Tuesday, October 25, 2011

Connected

When I first moved to my fair city of Spokane six weeks ago, I couldn’t get any internet, television or land line telephone. The guy from whom I bought the house had disconnected the cable and cut the wires. It was a major 30 day production getting hooked up. I might as well have been in Antarctica for a month. My only connection to the outside world was my cell phone with limited minutes. People would say, “Isn’t it freeing be to be disconnected? There’s only crap on tv anyway. The internet is just so much garbage, and how sweet it must be to not have a home phone.”

I hated it. I like the crap that is on tv, thank you very much. I can blow away hours on the internet researching very important stuff like real estate prices in Croatia. The best and worst thing was having this little cell phone and its 1,000 minutes per 30 days. I’d call somebody up and watch the minutes slide away like I was bleeding out. I really found out who I considered my friends to be. My cell phone would ring and I’d see who was calling. I had to ask myself, “Is this guy worth 10 minutes? Eight?” Being put on hold was the worst. “Thank you for holding. Your business is important to us.” No it isn’t. If my business was so important to somebody, they would hire someone to answer the damned telephone. Finally, at the end of my 30 days, I had exactly 3 minutes left on my account. I got 1,000 new minutes the next day and walked around like some guy who just hit the lotto. Money in the bank, baby. I got 1,000 minutes.
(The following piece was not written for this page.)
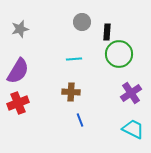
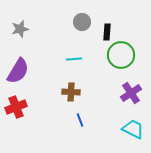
green circle: moved 2 px right, 1 px down
red cross: moved 2 px left, 4 px down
I found myself going to Starbucks and getting wired on caffeine at night. I became a regular, just so I could use their free wi-fi. Baristas started looking at me funny, like I was some kind of late night latte pervert, hanging out until I was kicked out at closing. An internet junkie looking for a fix, that was me.

Then, it was over. I’m connected to the world again. I can watch really stupid television programming any time I want. I can go online without having to waste my money on the overpriced pastries and coffee that Howard Schultz sells. I’m back in the world, and I’m loving it.